Keep Cool this Summer without Breaking the Bank: Air Conditioning Best Practices

Posted by: Guest Contributor on July 24th, 2012

It’s getting hot as we close in on the end of July and a glass of orange juice isn’t enough to help you concentrate on much else beside the heat. You want to turn on the A/C but don’t want the bills to skyrocket, so what do you do? We’ve come up with a list of best practices that are often overlooked to keep your short and long-term costs down while maximizing the effectiveness of your air conditioning.

You wouldn’t expect your dryer to run at 100% without cleaning the lint screen, so why do you ask the same of your A/C unit? Keep it clean by lubricating the moving parts, and cleaning condenser coils as well as the blower components. Lubricating the moving parts will reduce friction in the motor, which in turn reduces electricity use. Cleaning the rest of the unit will increase its lifespan and help avoid airflow problems, which make your system up to 15% less efficient.
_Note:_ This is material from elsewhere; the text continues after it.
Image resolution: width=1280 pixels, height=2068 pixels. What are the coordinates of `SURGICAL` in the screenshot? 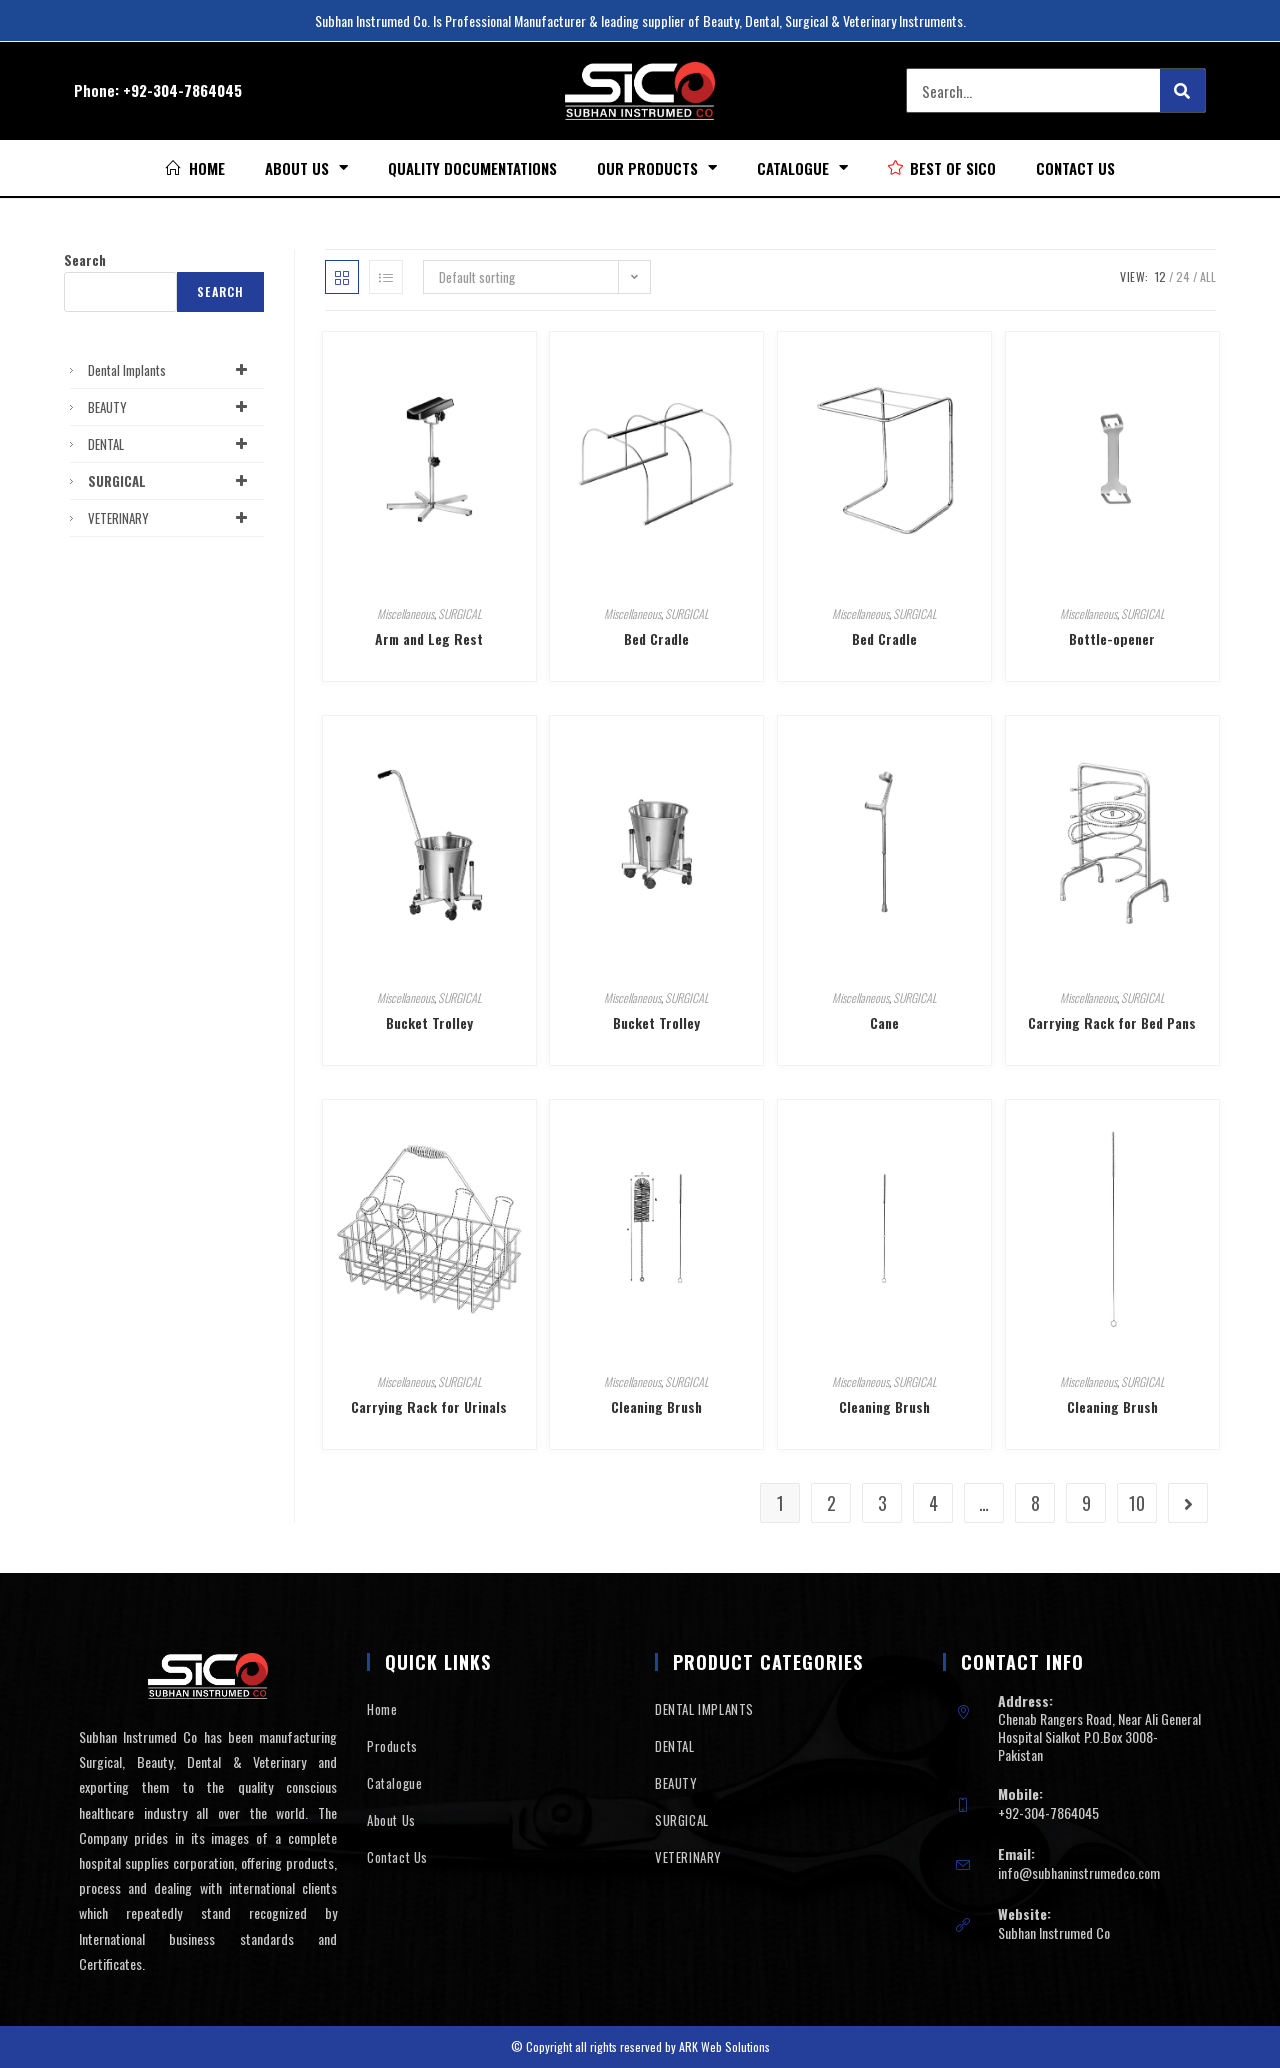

While your air conditioning unit might not be a work of art, it also is not something that you should try to hide. Inhibiting the airflow from your air conditioner or putting it next to something that may cause it to work harder to cool the air will increase the energy used. Another important thing to remember is that it is not only important to place your air conditioning unit in the right place, but also the thermostat. Put it away from large entertainment systems or other household items that may cause it to run more often than is necessary and register a higher heat than the rest of the house.

The above tips are meant to be things you check on once a month, or when you put your system into a house. But air conditioning is something you use everyday, so what can you do on a daily basis to get the most out of your A/C unit? Make sure that you aren’t leaving the A/C on unnecessarily when you leave the house. Even 2° will save you 10% on your bill every month, so pulling the blinds and turning off the unit when you go to work can make a huge difference.
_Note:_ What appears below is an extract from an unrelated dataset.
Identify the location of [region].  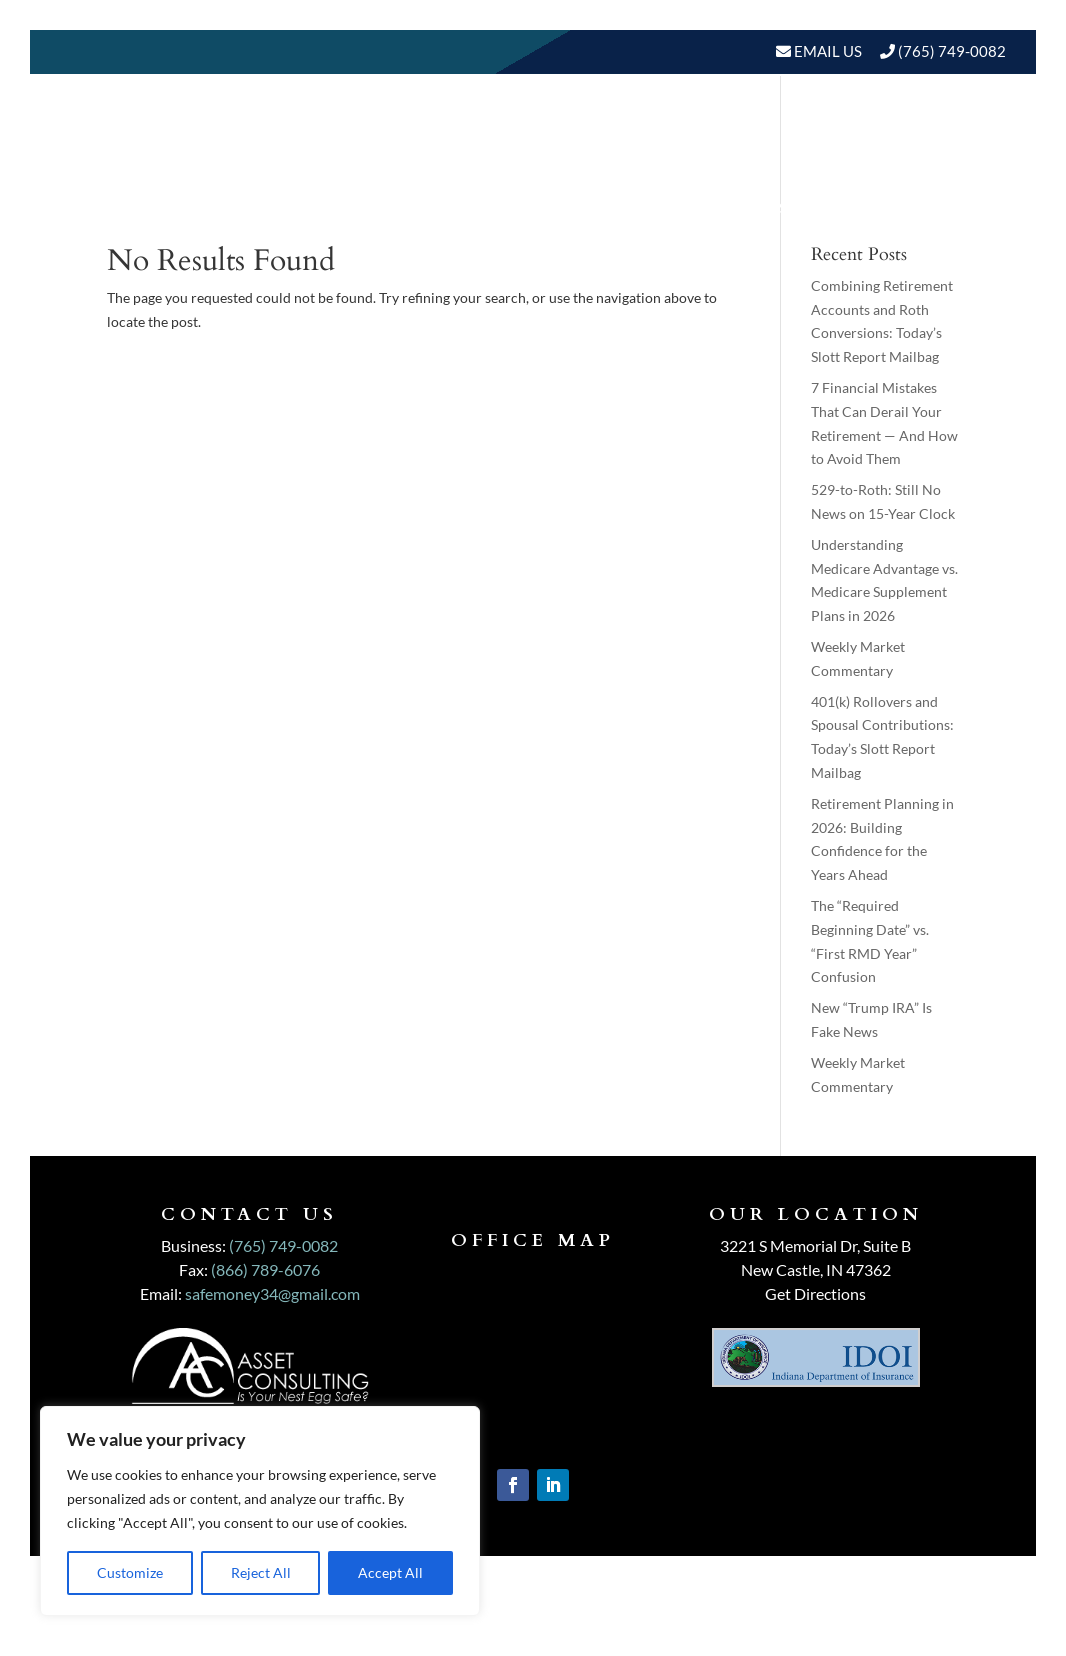
(260, 1511). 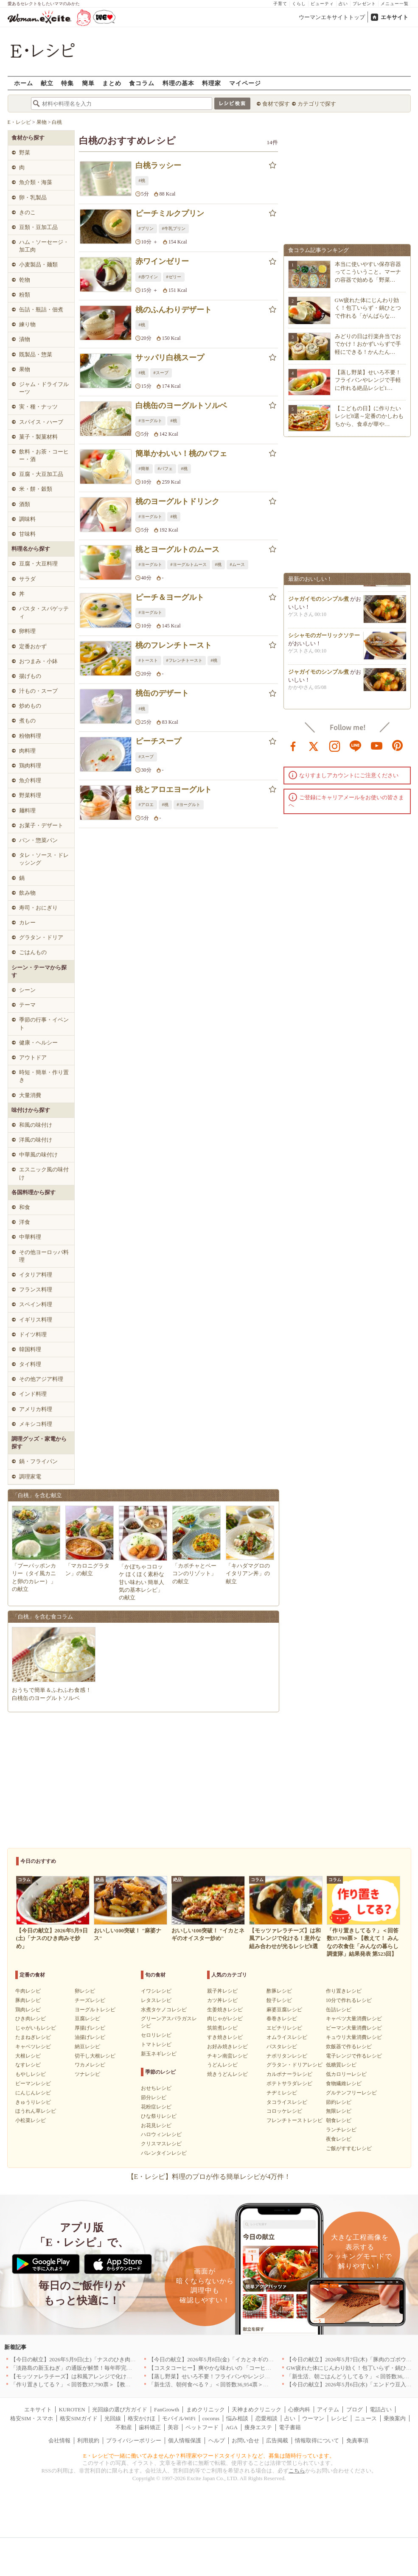 What do you see at coordinates (112, 2418) in the screenshot?
I see `光回線` at bounding box center [112, 2418].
A mistake that is commonly made is turning your A/C way down when you come home to a hot house. Instead, turn it down to the temperature you want it at, turning it further will not cool the house any faster but merely make the cycle run longer and cool the house longer than is necessary, wasting energy.
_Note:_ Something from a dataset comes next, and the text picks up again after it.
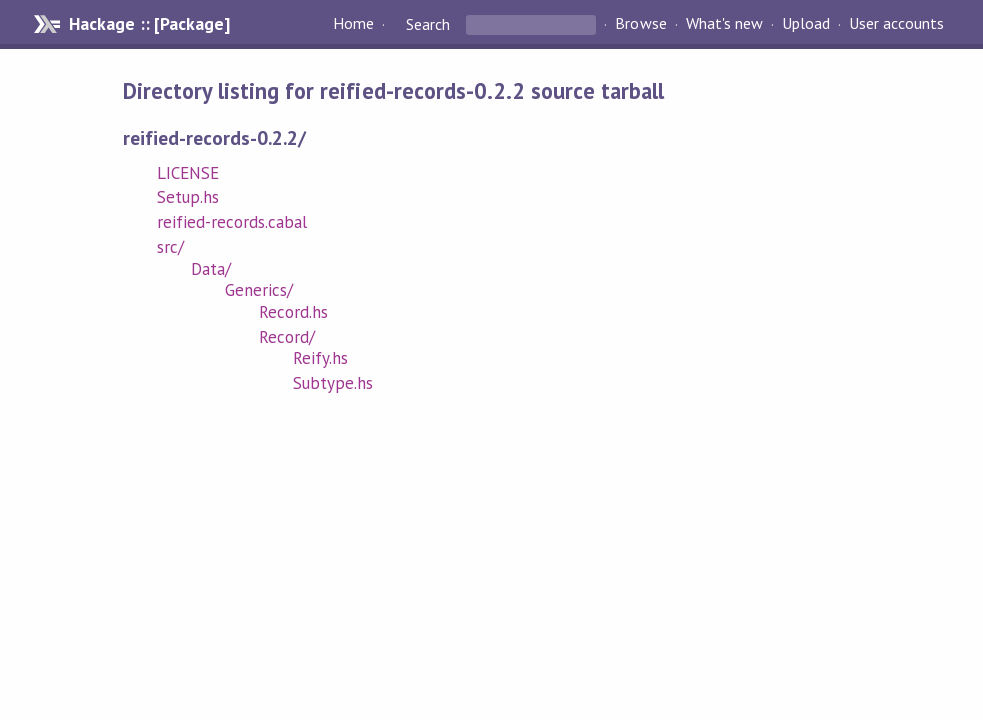 This screenshot has width=983, height=720. I want to click on Hackage :: [Package], so click(149, 24).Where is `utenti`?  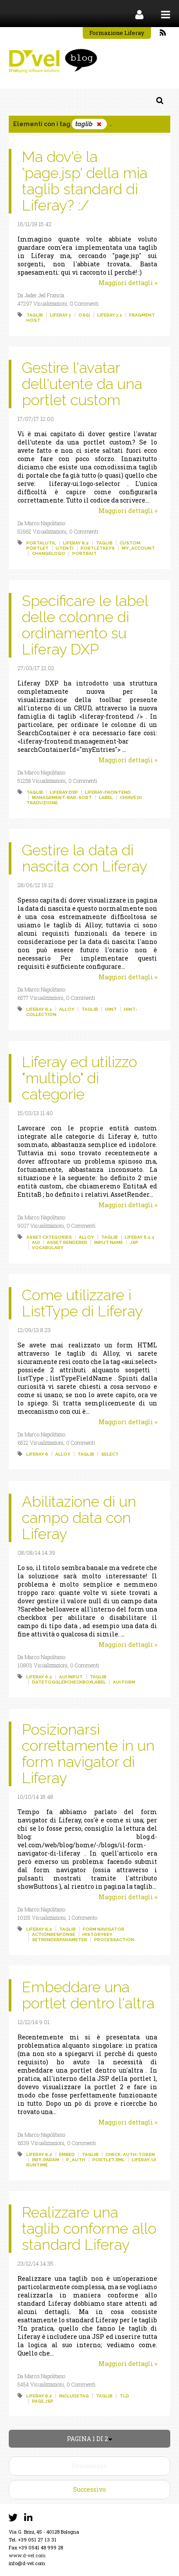 utenti is located at coordinates (65, 548).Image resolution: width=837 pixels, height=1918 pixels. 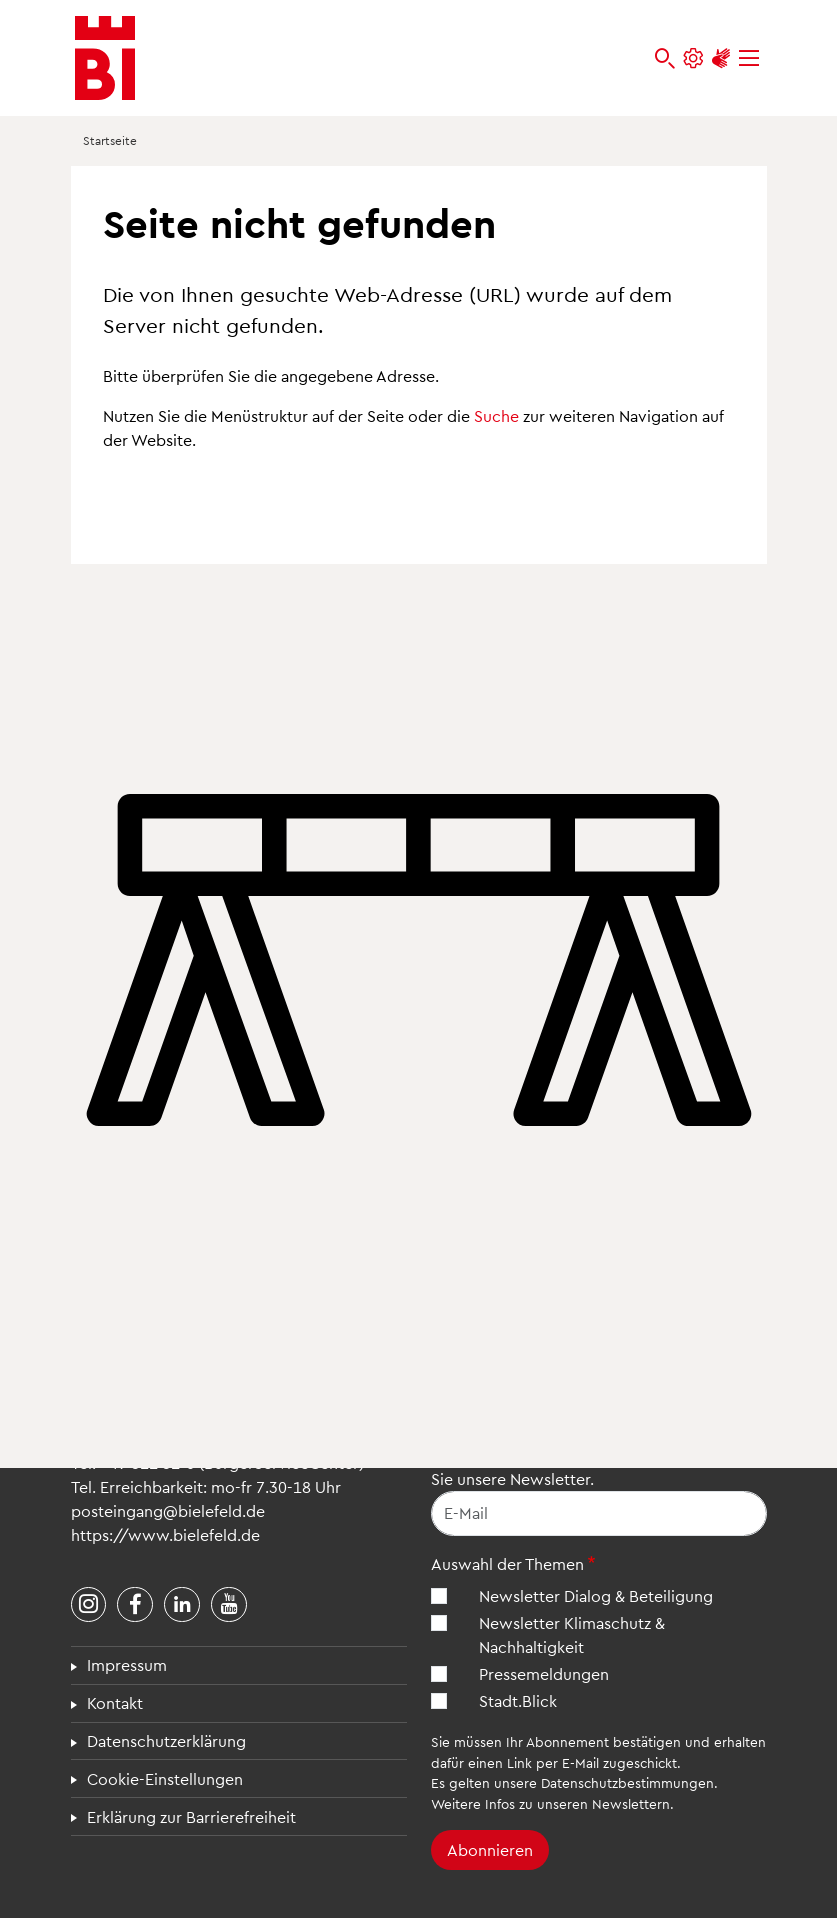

Think about items in your house that create a lot of heat and treat them respectively. Remembering to turn off entertainment systems when they are not in use will cool down a room significantly. Take the cooking outside and enjoy grilling up some delicious food without producing an immense amount of heat in the house.

Avoid the common mistakes people make with their air conditioning to improve its effectiveness and longevity. Using the methods outlined above can help you to stay comfortable in terms of temperature, and pocketbook while enjoying the summer sun.

Ben Graziano is a content developer at OpenSesame, the world’s marketplace for buying and selling online training courses. Ben is a senior at Babson College and loves soccer, hiking and lifting.



2 Comments on “Keep Cool this Summer without Breaking the Bank: Air Conditioning Best Practices”

Mike Woods from Carmel

Good tips. Something I have dealt with is a temperature difference of nearly 10 degrees between my first floor and second floor. I was wondering whether it is harmful to the AC system to close the first-floor vents 90% of the way, while leaving the second-floor vents open 100%. Doing this seems to help equalize the temperature differential.

Ben Graziano

Because heat rises, most two story homes suffer from a similar problem to yours. In this case, partially shutting the downstairs vents can cool the upstairs areas but remember that this method will only work if your air conditioning system is not zoned. The down side to this method is that your air conditioning system is designed to use a specific amount of air, and shutting certain vents will disturb the circulation of your system and result in a higher operating cost. It could also damage the system if the pressure builds up more in specific areas for a long period of time. If you are going to partially close any vents, make sure that you are only doing so in moderation.